Records from a dataset
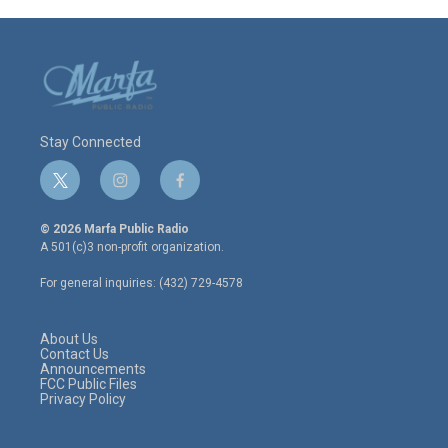
Stay Connected
t
i
f
w
n
a
i
s
c
© 2026 Marfa Public Radio
t
t
e
A 501(c)3 non-profit organization.
t
a
b
e
g
o
For general inquiries: (432) 729-4578
r
r
o
a
k
m
About Us
Contact Us
Announcements
FCC Public Files
Privacy Policy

▸ **PROBLEM TO SOLVE**: Search the entries for the word "Public". Copy each line where it appears.

▸ **ANSWER FOR THE TASK**:
© 2026 Marfa Public Radio
FCC Public Files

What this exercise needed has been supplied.